# Saved data entries
◇ ◇ ◇ ◇ ◇ ◇ ◇

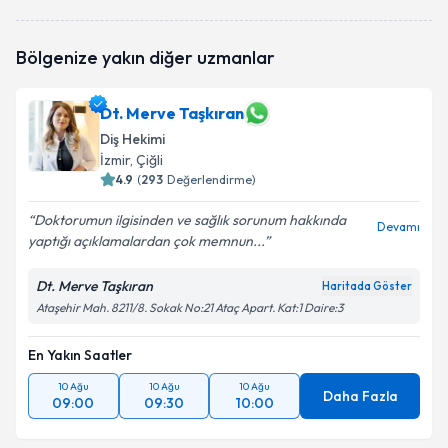
Bölgenize yakın diğer uzmanlar
Dt. Merve Taşkıran
Diş Hekimi
İzmir
, Çiğli
4.9
(
293
Değerlendirme)
Doktorumun ilgisinden ve sağlık sorunum hakkında
Devamı
yaptığı açıklamalardan çok memnun...
Dt. Merve Taşkıran
Haritada Göster
Ataşehir Mah. 8211/8. Sokak No:21 Ataç Apart. Kat:1 Daire:3
En Yakın Saatler
10 Ağu
10 Ağu
10 Ağu
Daha Fazla
09:00
09:30
10:00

◇ ◇ ◇ ◇ ◇ ◇ ◇

# Required action
Set down every record once more, word for word, without pictures.

# Written response
Bölgenize yakın diğer uzmanlar
Dt. Merve Taşkıran
Diş Hekimi
İzmir
, Çiğli
4.9
(
293
Değerlendirme)
Doktorumun ilgisinden ve sağlık sorunum hakkında
Devamı
yaptığı açıklamalardan çok memnun...
Dt. Merve Taşkıran
Haritada Göster
Ataşehir Mah. 8211/8. Sokak No:21 Ataç Apart. Kat:1 Daire:3
En Yakın Saatler
10 Ağu
10 Ağu
10 Ağu
Daha Fazla
09:00
09:30
10:00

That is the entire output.